We walked along a gravel road running parallel with a crystal clear river, sun shining hot on our faces. We came to our first set of trail markers and followed our trail up along a dirt road running between houses until we were eventually led through the woods up a steep path. We topped off at a road on a hillside. Large, steep rock faces served as a backdrop between us and the fields full of grazing cows. The cow bells around the necks of every cow created a low buzzing hum all arond. As we followed the trail we came to a roped off pasture full of cows, some butting heads with each other. The trail ran directly through this cow pasture.
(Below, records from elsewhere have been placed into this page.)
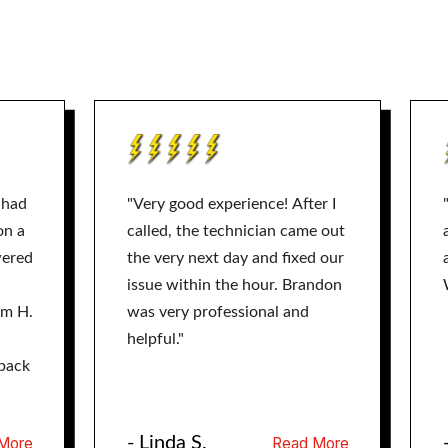
 had
"Very good experience! After I
on a
called, the technician came out
wered
the very next day and fixed our
issue within the hour. Brandon
am H.
was very professional and
helpful."
back
- Linda S.
More
Read More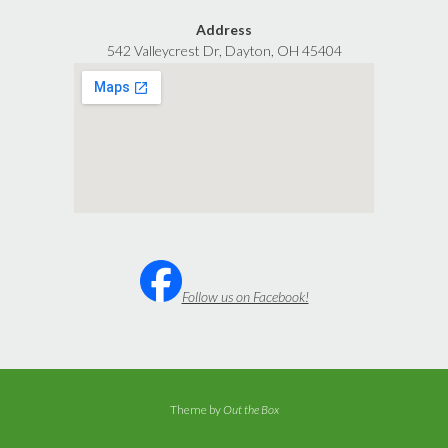
Address
542 Valleycrest Dr, Dayton, OH 45404
Follow us on Facebook!
Theme by
Out the Box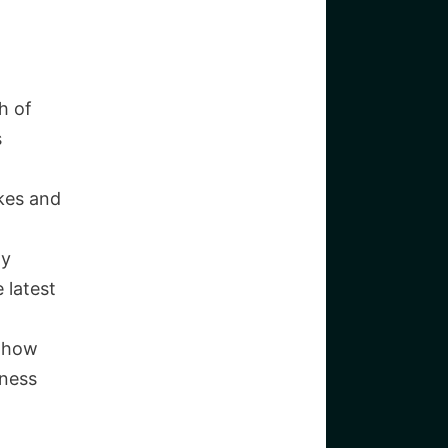
h of
s
kes and
gy
 latest
o how
iness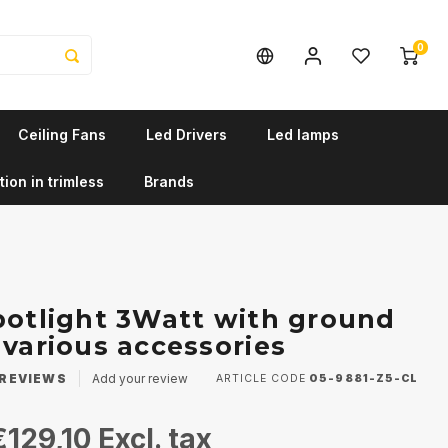
0
Ceiling Fans
Led Drivers
Led lamps
tion in trimless
Brands
potlight 3Watt with ground
 various accessories
REVIEWS
Add your review
ARTICLE CODE
05-9881-Z5-CL
€129,10
Excl. tax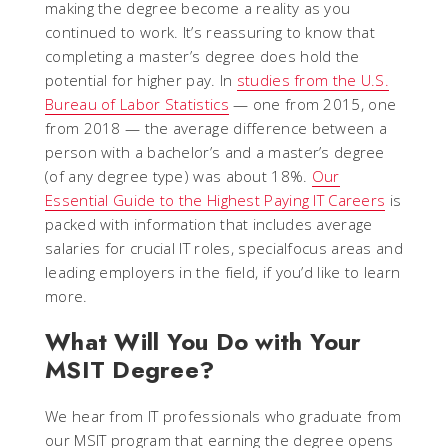
making the degree become a reality as you
continued to work. It’s reassuring to know that
completing a master’s degree does hold the
potential for higher pay. In
studies from the U.S.
Bureau of Labor Statistics
— one from 2015, one
from 2018 — the average difference between a
person with a bachelor’s and a master’s degree
(of any degree type) was about 18%.
Our
Essential Guide to the Highest Paying IT Careers
is
packed with information that includes average
salaries for crucial IT roles, specialfocus areas and
leading employers in the field, if you’d like to learn
more.
What Will You Do with Your
MSIT Degree?
We hear from IT professionals who graduate from
our MSIT program that earning the degree opens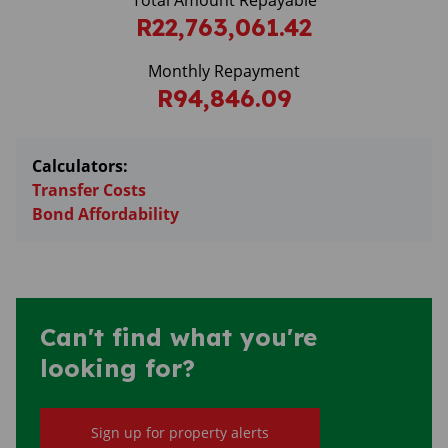
Total Amount Repayable
R22,763,061.42
Monthly Repayment
R94,846.09
Calculators:
Transfer Costs
Bond Affordability
Can't find what you're
looking for?
Sign up for property alerts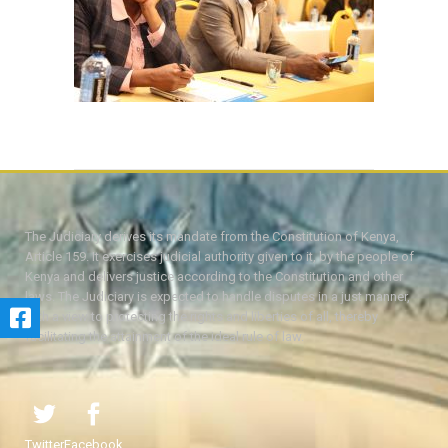
The Judiciary derives its mandate from the Constitution of Kenya,
Article 159. It exercises judicial authority given to it, by the people of
Kenya and delivers justice according to the Constitution and other
laws. The Judiciary is expected to handle disputes in a just manner,
with a view to protecting the rights and liberties of all, thereby
facilitating the attainment of the ideal rule of law.
Twitter
Facebook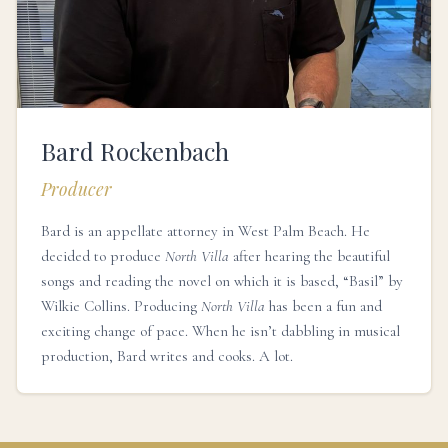
Bard Rockenbach
Producer
Bard is an appellate attorney in West Palm Beach. He
decided to produce
North Villa
after hearing the beautiful
songs and reading the novel on which it is based, “Basil” by
Wilkie Collins. Producing
North Villa
has been a fun and
exciting change of pace. When he isn’t dabbling in musical
production, Bard writes and cooks. A lot.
Koko and Natalie forged ahead through the pasture. Grant and I were a little leery about walking through a field of cows that may kick us or knock us into a pile of poop so we attempted to walk around. Grant placed a hand on the surrounding fence and after a minor shock, determined that it was electrified. Yikes! I decided to brave the cattle. Grant passed under the fence with a less shocking experience this time. We all met on the other side of the pasture mostly unscathed.
We hiked over a river and kept on the trail which also served as a road where a few passing trucks were transporting supplies for the ski resort we were hiking toward. It was mid-day at this point and the sun beating down with no coverage from trees was brutal. As we climbed higher we started to see patches of snow here and there to the edge of the trail. We also caught glimpses of a few marmots scurrying to and fro. As we rounded a corner chair lifts came into view surrounding a beautiful lake. The trail hiked along the edge of the resort and up a hill where we encountered our first obstacle: ~20-30 ft wide patch of snow across the trail with no bare patches to reach the other side and a steep slide down the side of the hill if we didn't make it. We decided the risk was too great and turned back to find another route.
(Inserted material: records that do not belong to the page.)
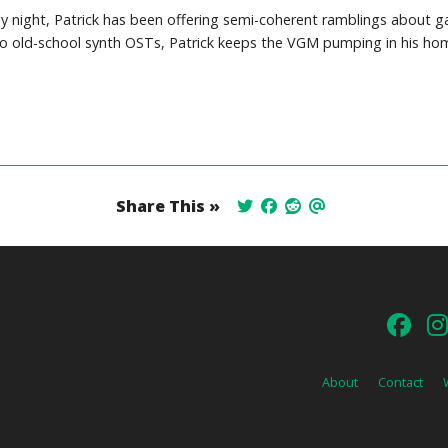
y night, Patrick has been offering semi-coherent ramblings about 
o old-school synth OSTs, Patrick keeps the VGM pumping in his hom
Share This »
About
Contact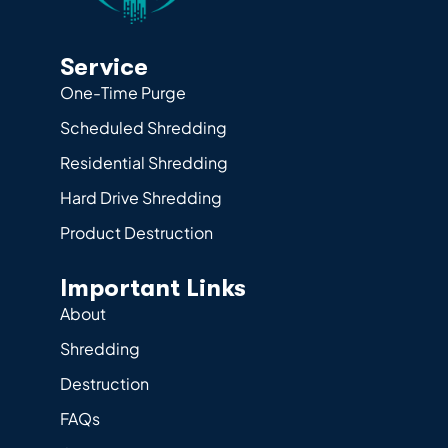
Service
One-Time Purge
Scheduled Shredding
Residential Shredding
Hard Drive Shredding
Product Destruction
Important Links
About
Shredding
Destruction
FAQs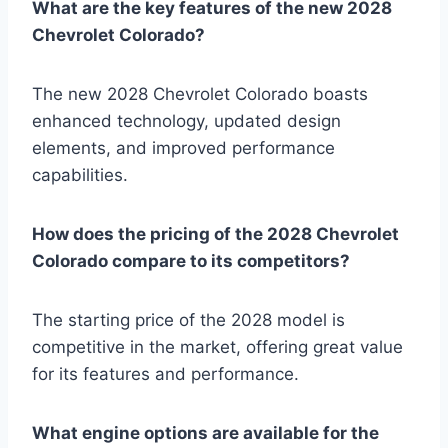
What are the key features of the new 2028
Chevrolet Colorado?
The new 2028 Chevrolet Colorado boasts
enhanced technology, updated design
elements, and improved performance
capabilities.
How does the pricing of the 2028 Chevrolet
Colorado compare to its competitors?
The starting price of the 2028 model is
competitive in the market, offering great value
for its features and performance.
What engine options are available for the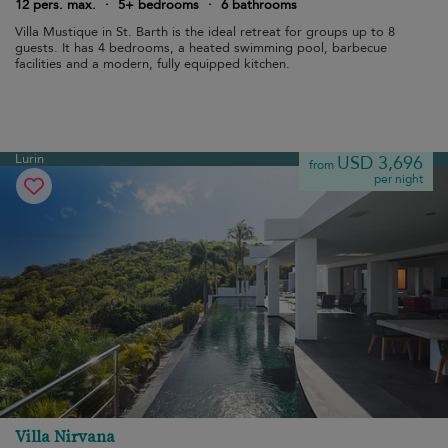
12 pers. max.
·
5+ bedrooms
·
6 bathrooms
Villa Mustique in St. Barth is the ideal retreat for groups up to 8
guests. It has 4 bedrooms, a heated swimming pool, barbecue
facilities and a modern, fully equipped kitchen.
Lurin
USD 3,696
from
per night
Villa Nirvana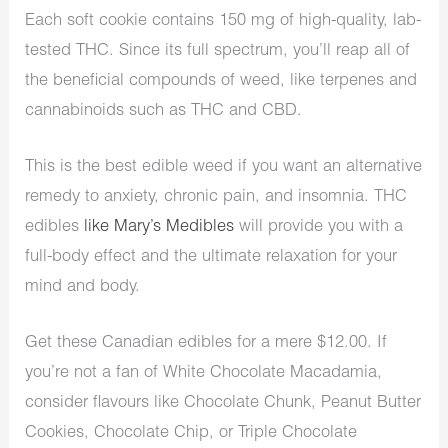
Each soft cookie contains 150 mg of high-quality, lab-
tested THC. Since its full spectrum, you’ll reap all of
the beneficial compounds of weed, like terpenes and
cannabinoids such as THC and CBD.
This is the best edible weed if you want an alternative
remedy to anxiety, chronic pain, and insomnia. THC
edibles
like Mary’s Medibles
will provide you with a
full-body effect and the ultimate relaxation for your
mind and body.
Get these Canadian edibles for a mere $12.00. If
you’re not a fan of White Chocolate Macadamia,
consider flavours like Chocolate Chunk, Peanut Butter
Cookies, Chocolate Chip, or Triple Chocolate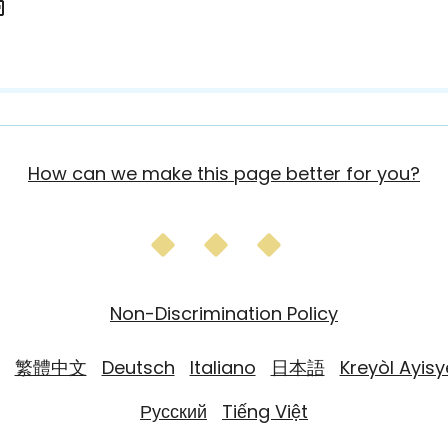
How can we make this page better for you?
Non-Discrimination Policy
繁體中文
Deutsch
Italiano
日本語
Kreyòl Ayis
Русский
Tiếng Việt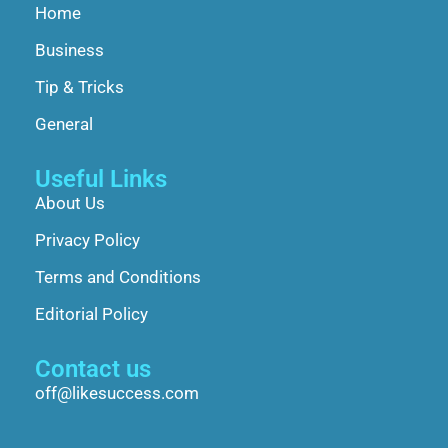
Home
Business
Tip & Tricks
General
Useful Links
About Us
Privacy Policy
Terms and Conditions
Editorial Policy
Contact us
off@likesuccess.com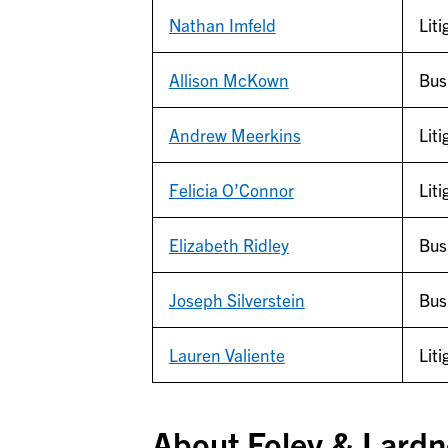
Nathan Imfeld
Liti
Allison McKown
Bus
Andrew Meerkins
Liti
Felicia O’Connor
Liti
Elizabeth Ridley
Bus
Joseph Silverstein
Bus
Lauren Valiente
Liti
About Foley & Lardn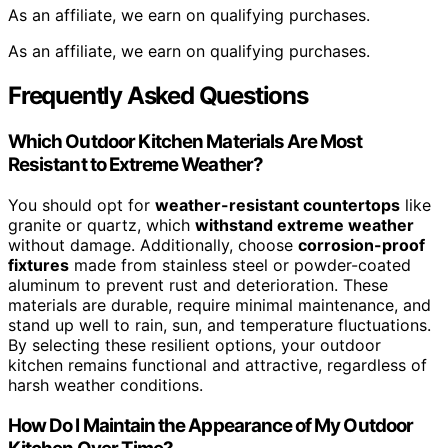
As an affiliate, we earn on qualifying purchases.
As an affiliate, we earn on qualifying purchases.
Frequently Asked Questions
Which Outdoor Kitchen Materials Are Most
Resistant to Extreme Weather?
You should opt for
weather-resistant countertops
like
granite or quartz, which
withstand extreme weather
without damage. Additionally, choose
corrosion-proof
fixtures
made from stainless steel or powder-coated
aluminum to prevent rust and deterioration. These
materials are durable, require minimal maintenance, and
stand up well to rain, sun, and temperature fluctuations.
By selecting these resilient options, your outdoor
kitchen remains functional and attractive, regardless of
harsh weather conditions.
How Do I Maintain the Appearance of My Outdoor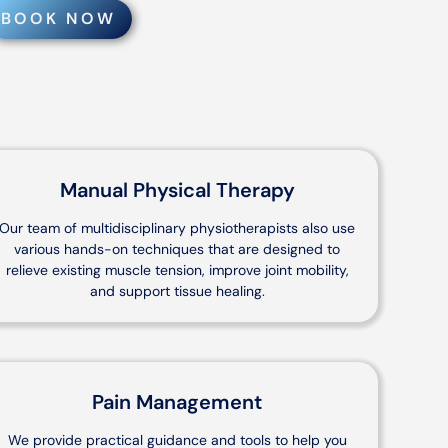
BOOK NOW
Manual Physical Therapy
Our team of multidisciplinary physiotherapists also use
various hands-on techniques that are designed to
relieve existing muscle tension, improve joint mobility,
and support tissue healing.
Pain Management
We provide practical guidance and tools to help you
We spoke to a guy working on the chair lifts and he pointed out a road that would take us to Jochpass and lead us to the trail to Engstlenalp. He mentioned there was a little bit of snow, but once we reach the top it could be clear down to our hut. Taking his advice we started on the new trail. We almost immediately came across a patch of snow, though this time not as steep terrain to traverse. It was approaching time for the anticipated thunderstorm to hit and dark clouds were rolling in so we picked up our pace while still attempting to keep our footing. Midway to the top we heard the first boom of thunder and watched lightning strike. We were scrambling uphill underneath the chair lift between snow and patches of grass. I was struggling a bit and ready for a break, but with the storm fast approaching I kept on. Taking up the rear, I clambered over the last bit of incline and finally settled in a small alcove for rubbage bins at a closed ski lodge where the rest of the group awaited. We were set to just wait out the storm in the alcove, but when Grant tried the door for the lodge it opened! We went into the lodge which was equipped with bathrooms, running water, free WiFi, a TV, fully stocked bar and fridge. We were set if we needed to camp out there overnight. Fortunately, after some more lightning, thunder, and hail the storm passed.
We headed out into the open again, the clouds were parting and we found the trail shortly afterward. We made our way downhill and finally reached our hut. We were shown to our room and as we headed to dinner at the restaurant we were greeted by a Swiss couple playing alpenhorns with the sun setting behind them. A perfect end to our Swiss hiking adventure.